What the task requires: Scan the material for the word "Jodhpur" and copy each line where it occurs.

Supplied entries:
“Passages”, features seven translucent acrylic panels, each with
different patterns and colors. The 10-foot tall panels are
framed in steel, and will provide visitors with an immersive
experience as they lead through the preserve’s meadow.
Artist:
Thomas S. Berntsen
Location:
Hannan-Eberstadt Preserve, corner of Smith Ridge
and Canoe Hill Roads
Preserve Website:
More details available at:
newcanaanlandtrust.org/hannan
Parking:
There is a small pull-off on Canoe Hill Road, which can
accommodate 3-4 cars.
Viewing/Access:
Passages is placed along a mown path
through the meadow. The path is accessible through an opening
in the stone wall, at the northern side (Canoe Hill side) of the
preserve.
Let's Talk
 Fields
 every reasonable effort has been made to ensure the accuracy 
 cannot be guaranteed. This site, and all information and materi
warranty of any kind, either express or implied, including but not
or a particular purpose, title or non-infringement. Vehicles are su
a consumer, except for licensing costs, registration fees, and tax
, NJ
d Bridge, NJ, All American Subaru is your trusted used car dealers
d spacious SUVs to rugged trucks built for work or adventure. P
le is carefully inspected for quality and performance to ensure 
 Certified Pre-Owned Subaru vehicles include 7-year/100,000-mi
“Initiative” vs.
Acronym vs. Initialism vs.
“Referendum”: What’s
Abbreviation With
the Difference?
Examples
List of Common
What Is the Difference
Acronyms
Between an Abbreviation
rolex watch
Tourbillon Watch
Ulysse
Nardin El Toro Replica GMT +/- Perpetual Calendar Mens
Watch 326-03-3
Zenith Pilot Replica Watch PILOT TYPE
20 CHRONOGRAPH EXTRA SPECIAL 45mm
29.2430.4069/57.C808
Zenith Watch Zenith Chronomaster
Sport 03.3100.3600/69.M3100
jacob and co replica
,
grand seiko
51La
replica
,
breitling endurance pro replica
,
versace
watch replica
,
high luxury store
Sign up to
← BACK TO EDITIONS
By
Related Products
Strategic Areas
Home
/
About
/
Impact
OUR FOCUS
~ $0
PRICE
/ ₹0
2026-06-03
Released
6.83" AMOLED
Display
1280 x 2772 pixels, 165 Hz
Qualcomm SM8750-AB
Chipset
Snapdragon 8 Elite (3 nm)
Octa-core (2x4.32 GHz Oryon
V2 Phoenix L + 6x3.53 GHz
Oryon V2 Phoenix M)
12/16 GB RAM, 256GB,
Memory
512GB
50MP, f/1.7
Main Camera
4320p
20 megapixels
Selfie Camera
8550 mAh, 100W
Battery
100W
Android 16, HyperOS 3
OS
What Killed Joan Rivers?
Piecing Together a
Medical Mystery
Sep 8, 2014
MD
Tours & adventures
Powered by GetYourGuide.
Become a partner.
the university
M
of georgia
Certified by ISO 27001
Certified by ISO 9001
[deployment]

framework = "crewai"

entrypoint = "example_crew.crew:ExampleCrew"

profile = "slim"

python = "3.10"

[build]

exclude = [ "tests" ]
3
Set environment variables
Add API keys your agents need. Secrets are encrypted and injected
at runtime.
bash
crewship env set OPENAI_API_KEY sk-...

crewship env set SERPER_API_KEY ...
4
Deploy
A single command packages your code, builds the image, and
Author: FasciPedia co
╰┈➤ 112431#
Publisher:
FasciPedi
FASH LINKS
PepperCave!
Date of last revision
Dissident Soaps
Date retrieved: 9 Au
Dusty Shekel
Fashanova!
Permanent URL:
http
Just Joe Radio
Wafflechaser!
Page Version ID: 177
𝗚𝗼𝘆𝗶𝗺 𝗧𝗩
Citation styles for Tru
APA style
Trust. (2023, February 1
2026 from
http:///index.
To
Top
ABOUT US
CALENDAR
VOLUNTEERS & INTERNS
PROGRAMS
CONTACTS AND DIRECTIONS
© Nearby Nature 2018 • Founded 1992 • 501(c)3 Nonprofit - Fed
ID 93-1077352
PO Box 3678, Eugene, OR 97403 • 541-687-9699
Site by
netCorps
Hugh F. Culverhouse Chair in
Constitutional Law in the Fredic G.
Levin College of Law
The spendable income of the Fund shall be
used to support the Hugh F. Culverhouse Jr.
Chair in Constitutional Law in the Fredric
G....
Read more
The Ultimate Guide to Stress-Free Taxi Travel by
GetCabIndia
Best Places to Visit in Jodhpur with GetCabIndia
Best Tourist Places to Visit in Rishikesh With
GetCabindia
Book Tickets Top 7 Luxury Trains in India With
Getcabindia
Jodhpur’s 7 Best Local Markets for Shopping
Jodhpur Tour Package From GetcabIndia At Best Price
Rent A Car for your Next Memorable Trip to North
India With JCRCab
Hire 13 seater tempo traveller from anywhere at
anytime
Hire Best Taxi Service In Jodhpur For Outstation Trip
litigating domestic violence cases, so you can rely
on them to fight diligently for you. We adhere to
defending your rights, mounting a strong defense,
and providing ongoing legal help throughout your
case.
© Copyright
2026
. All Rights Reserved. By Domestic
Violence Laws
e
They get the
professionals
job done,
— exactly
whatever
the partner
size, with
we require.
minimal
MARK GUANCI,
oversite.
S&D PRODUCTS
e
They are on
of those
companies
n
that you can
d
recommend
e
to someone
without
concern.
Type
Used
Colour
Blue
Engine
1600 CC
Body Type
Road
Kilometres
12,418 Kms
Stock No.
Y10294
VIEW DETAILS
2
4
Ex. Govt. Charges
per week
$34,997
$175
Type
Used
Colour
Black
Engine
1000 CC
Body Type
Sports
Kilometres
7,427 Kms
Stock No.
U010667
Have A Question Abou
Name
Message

Response to this exercise:
Best Places to Visit in Jodhpur with GetCabIndia
Jodhpur’s 7 Best Local Markets for Shopping
Jodhpur Tour Package From GetcabIndia At Best Price
Hire Best Taxi Service In Jodhpur For Outstation Trip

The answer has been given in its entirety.